Сатов сделал какое-то неопределенное движение плечами, его можно было расценить как подтверждение догадки майора, так. и опровержение. Но слушал он Маньковского внимательно. Особенно, когда Ежова тот упомянул. Именно тогда поднялся с камня и вставил свое слово в разговор:

– Наломал, наломал дров «железный нарком». Долго пришлось нам потом его ошибки исправлять…

– И ты тоже этим занимался? – удивился Маньковский, вспомнив, каким ярым сторонником физических мер воздействия слыл в те времена его нынешний собеседник.

– Не понимаю твоего вопроса. Директива была по Ежову. Так что – ладонь под козырек и засучивай рукава. Меня даже специально с этой целью в Туркмению» посылали. Там прямо-таки средневековые методы при допросах.


Лукавил Николай Александрович. Ох, лукавил! То, что покинул он Баку, – точно. Но сделал это не по специальному заданию, вынудили обстоятельства. Как только Берия занял пост Ежова, он постарался вывести из-под удара верных людей в Азербайджане.
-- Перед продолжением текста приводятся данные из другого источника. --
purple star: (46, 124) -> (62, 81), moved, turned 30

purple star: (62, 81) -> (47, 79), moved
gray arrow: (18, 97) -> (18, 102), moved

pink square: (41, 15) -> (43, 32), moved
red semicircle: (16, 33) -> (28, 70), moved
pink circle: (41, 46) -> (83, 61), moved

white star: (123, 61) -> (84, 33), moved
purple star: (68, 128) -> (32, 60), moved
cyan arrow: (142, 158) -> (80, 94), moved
Борщев получил назначение с повышением в Туркмению и прихватил с собой особо доверенных подручных. В их числе оказался и Сатов.
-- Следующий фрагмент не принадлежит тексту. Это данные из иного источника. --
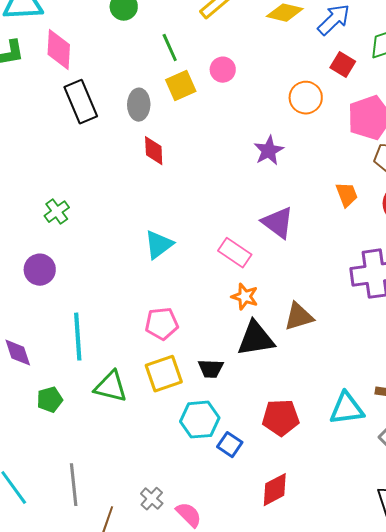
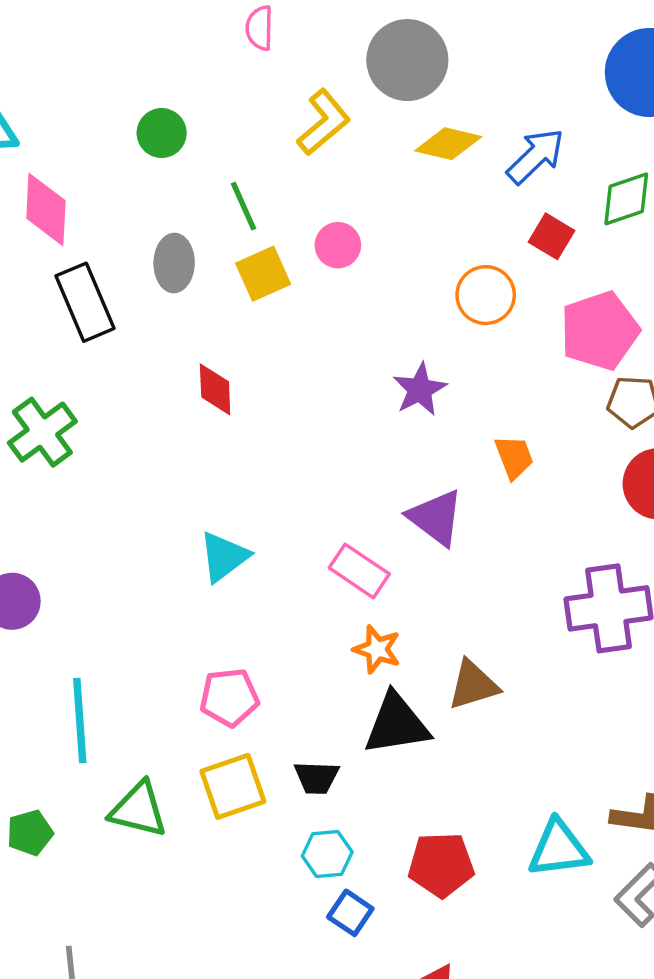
gray ellipse: (139, 105) -> (174, 263), moved
orange trapezoid: (347, 195) -> (514, 457), moved
green cross: (57, 212) -> (42, 432), moved, size x1.5
cyan hexagon: (200, 420) -> (327, 854), moved, size x0.7

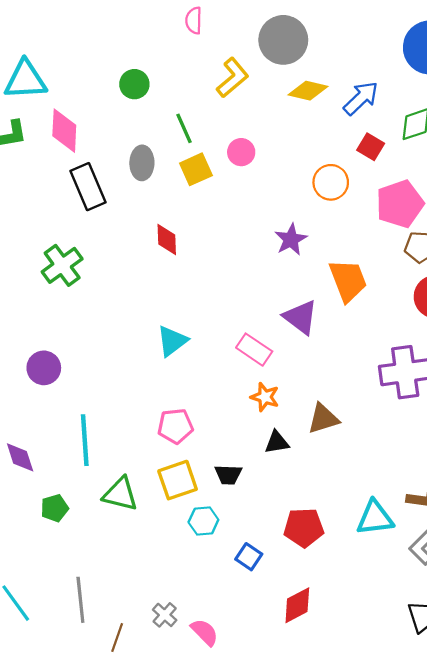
orange trapezoid: (514, 457) -> (348, 280), size x1.6
black triangle: (397, 724) -> (277, 442), size x0.6
cyan hexagon: (327, 854) -> (203, 521), moved

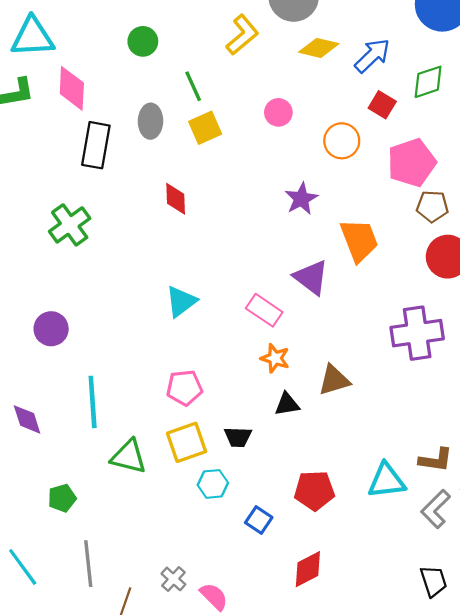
pink circle: (241, 152) -> (278, 112), moved
black rectangle: (88, 187) -> (96, 145), turned 33
green pentagon: (55, 508) -> (62, 498), moved

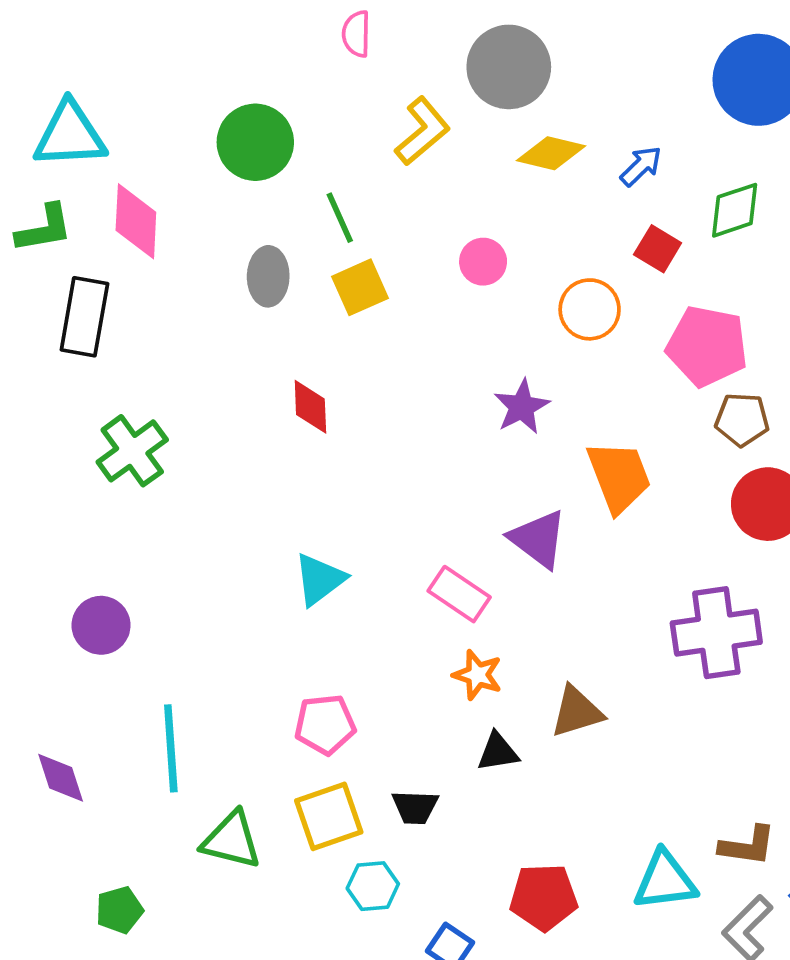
green circle: (143, 41) -> (255, 142), size x1.5
blue arrow: (372, 56) -> (641, 166), size x0.7
black rectangle: (96, 145) -> (84, 317), moved
pink pentagon: (412, 163) -> (707, 346), turned 30

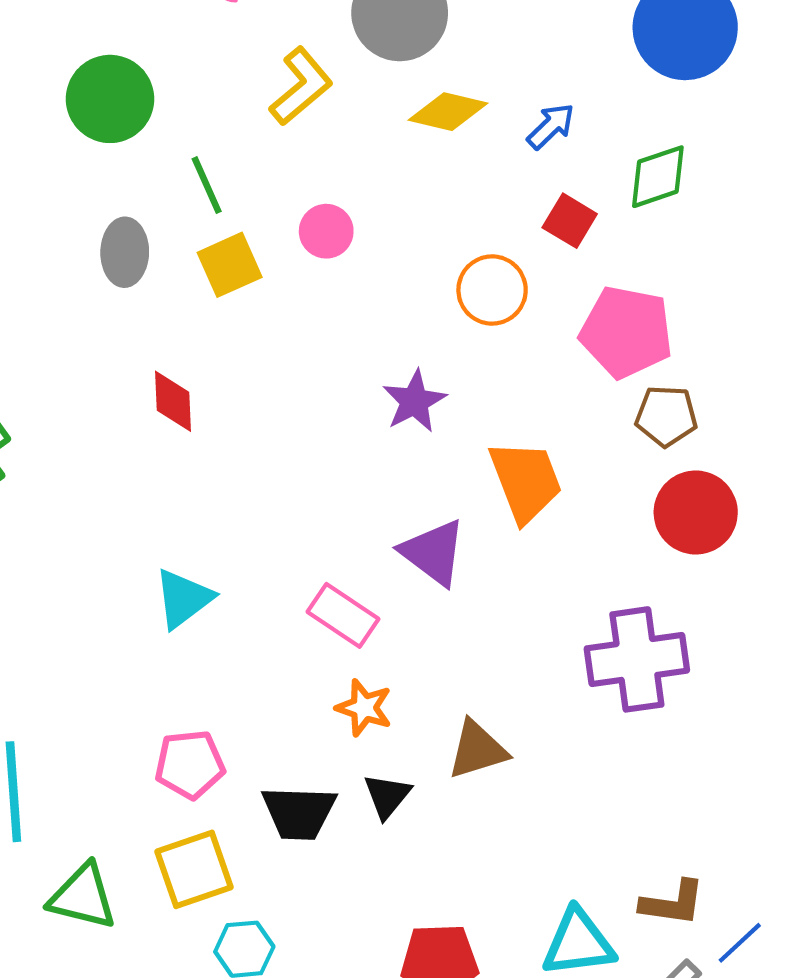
pink circle: (483, 262) -> (326, 231), moved
black triangle: (498, 752) -> (387, 796), turned -42
black trapezoid: (415, 807) -> (299, 813), moved, size x1.4

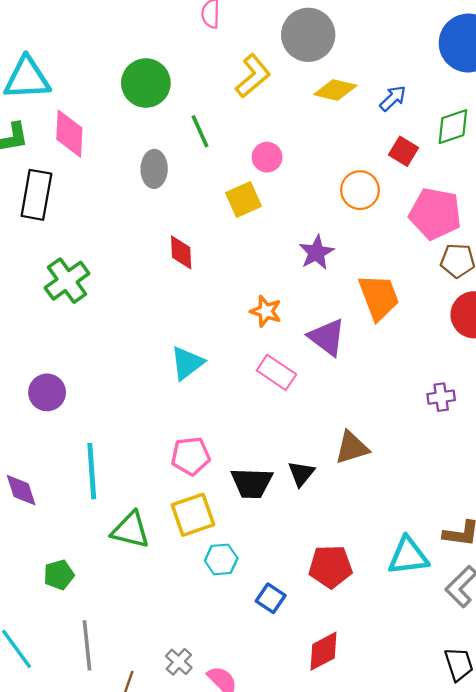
yellow square: (230, 265) -> (244, 199), moved
purple cross: (637, 659) -> (441, 397), size x0.5
orange star: (364, 708) -> (266, 311), moved

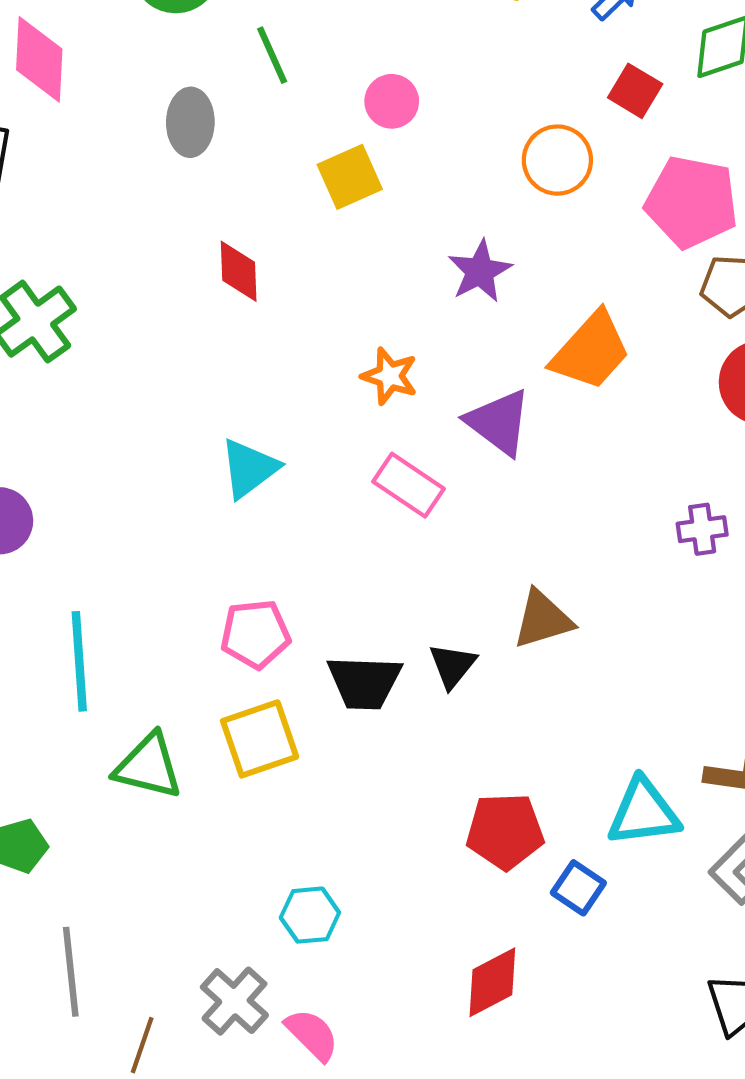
orange trapezoid: (379, 297) -> (591, 351), turned 63
cyan hexagon: (221, 559) -> (310, 915), moved
blue square: (271, 598) -> (578, 888), moved
gray cross: (179, 662) -> (234, 1001), size x1.4

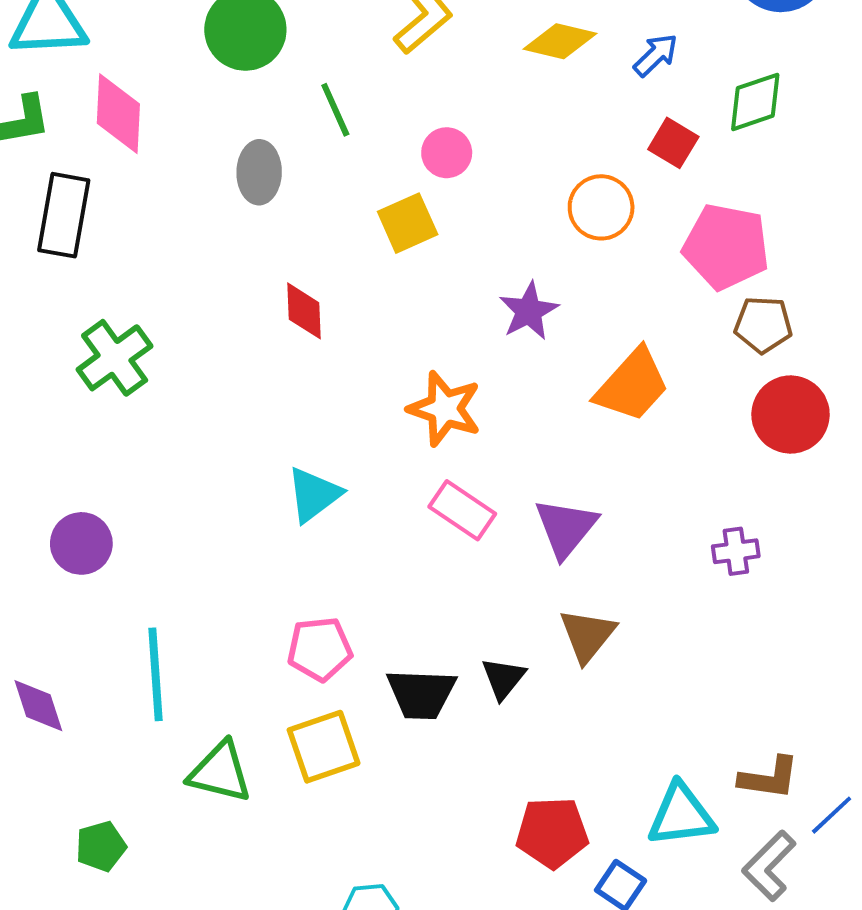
orange star: (390, 376) -> (445, 409), size x1.4
purple triangle: (499, 422) -> (566, 528), moved, turned 32
brown triangle: (543, 619) -> (587, 635), turned -34

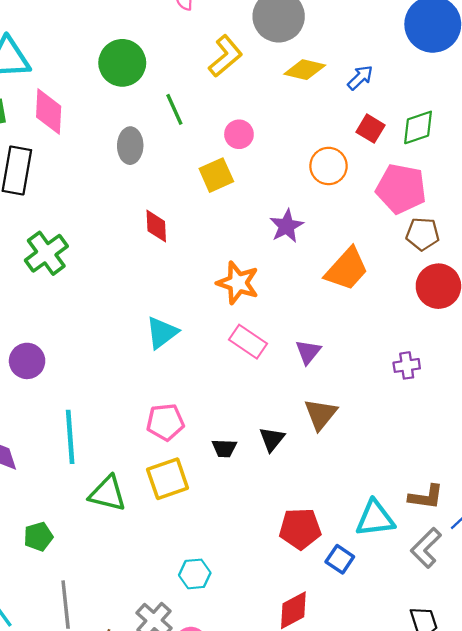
green diamond: (755, 102) -> (418, 127), moved
purple triangle: (566, 528) -> (308, 352), size x0.7
black trapezoid: (421, 694) -> (224, 448), size x0.6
– Надо думать, справился ты с заданием? – не без иронии в голосе спросил Маньковский и тоже встал с валуна.

Как человек, живущий больше интуицией, чем разумом, Сатов уловил этот оттенок в поставленном вопросе и с некоторой обидой произнес:

– Ты и раньше меня недооценивал.

– Напротив, всегда убежден был, что быстро пойдешь в гору. У тебя есть качество, обожаемое сильными мира сего: ты исполняешь приказ, не вникая в его смысл.

– Опять ты чудишь. Смысл приказа определяется верхами. Нас присяга обязывает беспрекословно его исполнять.

– Даже когда налицо явная его чудовищность?

Сатов насторожился:

– Что ты имеешь в виду конкретно?

– То, что творилось в тридцать седьмом…

– Те дела уже давно быльем поросли. Ошибки исправляются.

– Будем надеяться. Но куда нашей совести деться от тысяч расстрелянных, десятков тысяч заключенных в лагеря?

– Да, согласен, были перегибы. И жертвы. Но и другое вспомни: эти «зеки» помогли нам рывок в индустриализации совершить. Где бы мы нашли столько средств, чтобы такую махину поднять? Сколько каналов прорыли, сколько заводов понастроили…

– На костях человеческих…

– Ну, ты брось демагогией заниматься. Кто об этом вспомнит, скажем, через сотню лет? Никто. – Сатов начал злиться. – По мне, пусть лучше враг в болотах дохнет, чем честный наш труженик…

– Не много ли врагов было?

– Их и сейчас хватает…

– Таких, как ялтинская гражданка Назаренко?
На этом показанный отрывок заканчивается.